Grue mobile ou grue à tour : où se situe le point de bascule
Deux à trois mois de levages quotidiens : c'est autour de là que la réponse change.
Ces deux moyens de levage répondent à des logiques opposées. La grue à tour est une installation ; la grue mobile est une intervention. Voici comment trancher.
Les deux logiques
La grue à tour se monte une fois, reste en place des mois, et couvre en permanence toute l'emprise du chantier. Son coût est concentré dans le montage, la location mensuelle et le démontage. Une fois installée, chaque levage supplémentaire ne coûte presque rien.
La grue mobile arrive le matin, se stabilise, effectue les levages, se replie et repart. Son coût est proportionnel au temps de présence.
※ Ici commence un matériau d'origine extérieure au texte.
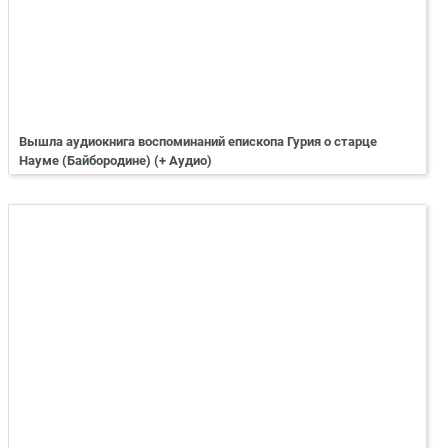
Вышла аудиокнига воспоминаний епископа Гурия о старце
Науме (Байбородине) (+ Аудио)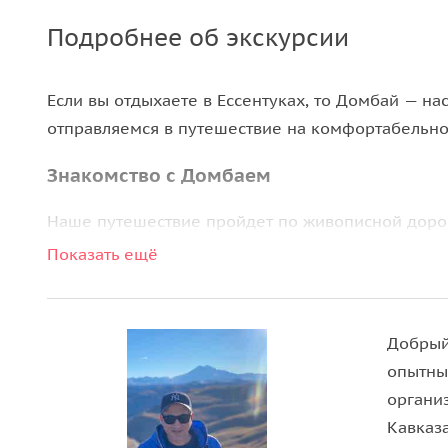
Подробнее об экскурсии
Если вы отдыхаете в Ессентуках, то Домбай — на
отправляемся в путешествие на комфортабельн
Знакомство с Домбаем
Наше путешествие пройдет по живописной дорог
знаменитый пятитысячник Эльбрус.
Показать ещё
Далее мы отправимся к самому старому христиан
построен еще в 965 году.
Добрый
Следующей нашей остановкой станет горное озе
опытны
озере настолько чистая, что ее можно пить.
органи
Кавказ
В заключении нашего путешествия мы поднимемс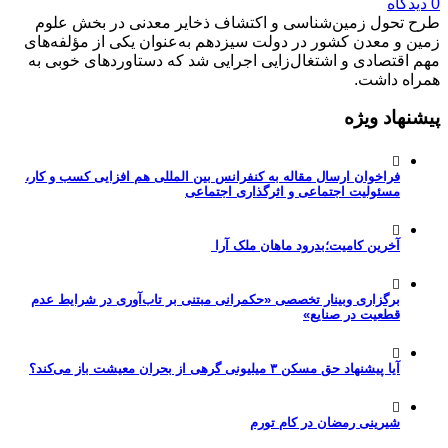
0 دیدگاه
طرح تحول زمین‌شناسی و اکتشاف ذخایر معدنی در بخش علوم
زمین و معدن کشور در دولت سیزدهم به‌عنوان یکی از مؤلفه‌های
مهم اقتصادی و اشتغال‌زایی اجرایی شد که دستاوردهای خوبی به
همراه داشت.
پیشنهاد ویژه
فراخوان ارسال مقاله به کنفرانس بین المللی هم افزایی کسب و کار،
مسئولیت اجتماعی و اثرگذاری اجتماعی
آخرین کامیت؛بدرود ماهان ملک آرا
برگزاری وبینار تخصصی «حکمرانی مبتنی بر تاب‌آوری در شرایط عدم
قطعیت در صنایع»
آیا پیشنهاد حق مسکن ۳ میلیونی گرهی از بحران معیشت باز می‌کند؟
شیرینی رمضان در کام تورم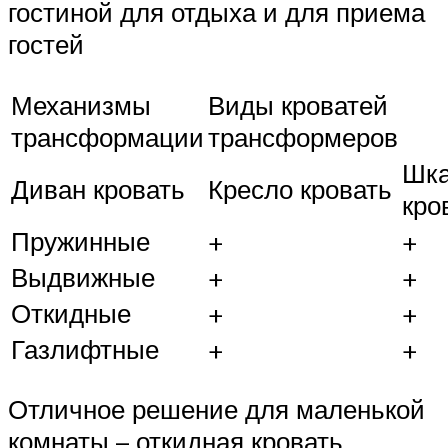
гостиной для отдыха и для приема
гостей
Механизмы
Виды кроватей
трансформации
трансформеров
Шк
Диван кровать
Кресло кровать
кро
Пружинные
+
+
Выдвижные
+
+
Откидные
+
+
Газлифтные
+
+
Отличное решение для маленькой
комнаты – откидная кровать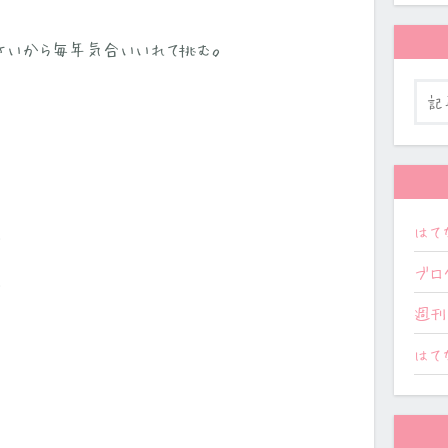
さいから毎年気合いいれて挑む。
はて
。
ブロ
。
週刊
はて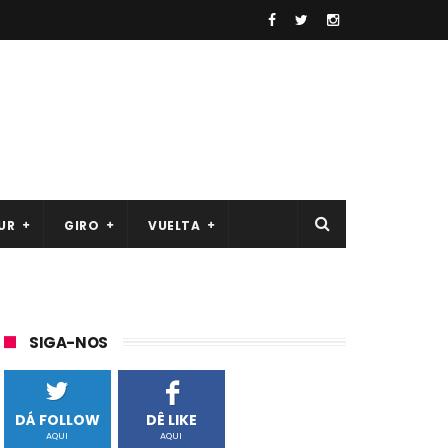
UR
GIRO
VUELTA
SIGA-NOS
DÁ FOLLOW
DÊ LIKE
AQUI
AQUI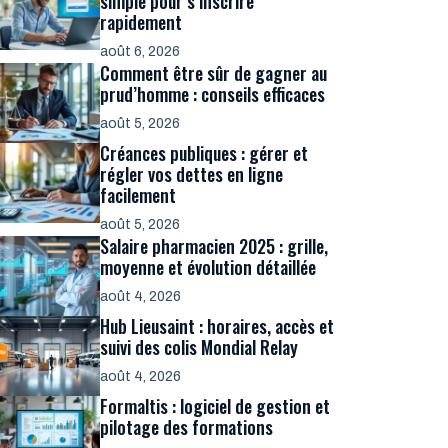
simple pour s’inscrire
rapidement
août 6, 2026
Comment être sûr de gagner au
prud’homme : conseils efficaces
août 5, 2026
Créances publiques : gérer et
régler vos dettes en ligne
facilement
août 5, 2026
Salaire pharmacien 2025 : grille,
moyenne et évolution détaillée
août 4, 2026
Hub Lieusaint : horaires, accès et
suivi des colis Mondial Relay
août 4, 2026
Formaltis : logiciel de gestion et
pilotage des formations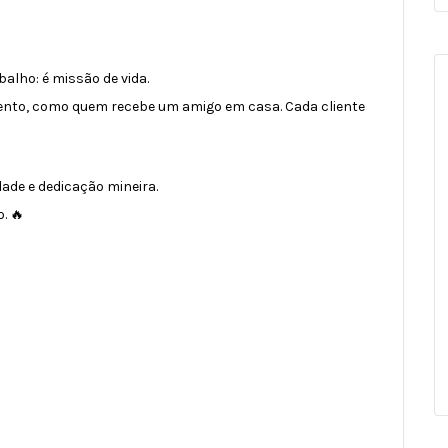
balho: é missão de vida.
nto, como quem recebe um amigo em casa. Cada cliente
ade e dedicação mineira.
. 🔥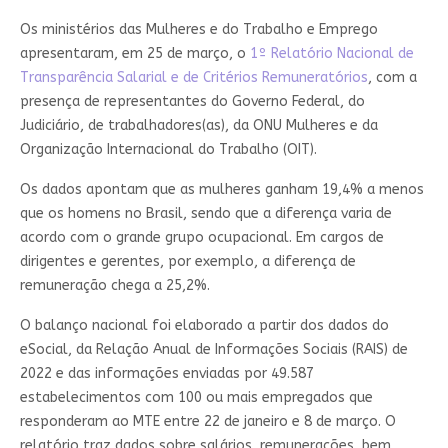
Os ministérios das Mulheres e do Trabalho e Emprego
apresentaram, em 25 de março, o
1º Relatório Nacional de
Transparência Salarial e de Critérios Remuneratórios
, com a
presença de representantes do Governo Federal, do
Judiciário, de trabalhadores(as), da ONU Mulheres e da
Organização Internacional do Trabalho (OIT).
Os dados apontam que as mulheres ganham 19,4% a menos
que os homens no Brasil, sendo que a diferença varia de
acordo com o grande grupo ocupacional. Em cargos de
dirigentes e gerentes, por exemplo, a diferença de
remuneração chega a 25,2%.
O balanço nacional foi elaborado a partir dos dados do
eSocial, da Relação Anual de Informações Sociais (RAIS) de
2022 e das informações enviadas por 49.587
estabelecimentos com 100 ou mais empregados que
responderam ao MTE entre 22 de janeiro e 8 de março. O
relatório traz dados sobre salários, remunerações, bem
Elle ne laisse aucune trace sur le chantier.
Le comparatif
| Critère | Grue mobile | Grue à tour |
|---|---|---|
| Mise en œuvre | Quelques heures | Plusieurs jours, avec fondation |
| Coût fixe initial | Faible | Élevé (montage, massif, démontage) |
| Coût par levage | Élevé | Très faible une fois montée |
| Emprise au sol | Temporaire, 7 × 7 m et plus | Permanente, avec massif |
| Couverture | Depuis son point de stationnement | Toute l'emprise, en permanence |
| Charge à grande portée | Limitée | Bonne |
| Flexibilité | Se déplace, part et revient | Fixe |
| Vent | Repli immédiat | Mise en girouette |
Le point de bascule
En pratique, il se situe autour de deux à trois mois de levages quotidiens. En dessous, les coûts fixes de la grue à tour — massif béton, montage, démontage, transport des éléments — ne s'amortissent pas.
Trois facteurs déplacent ce point :
- la fréquence des levages : dix par jour rendent la grue à tour rentable plus tôt ;
- l'accessibilité : si la grue mobile doit se repositionner plusieurs fois par jour, elle perd son avantage ;
- la place disponible : sur un chantier urbain serré, la grue à tour occupe moins de surface au sol qu'une mobile stabilisée.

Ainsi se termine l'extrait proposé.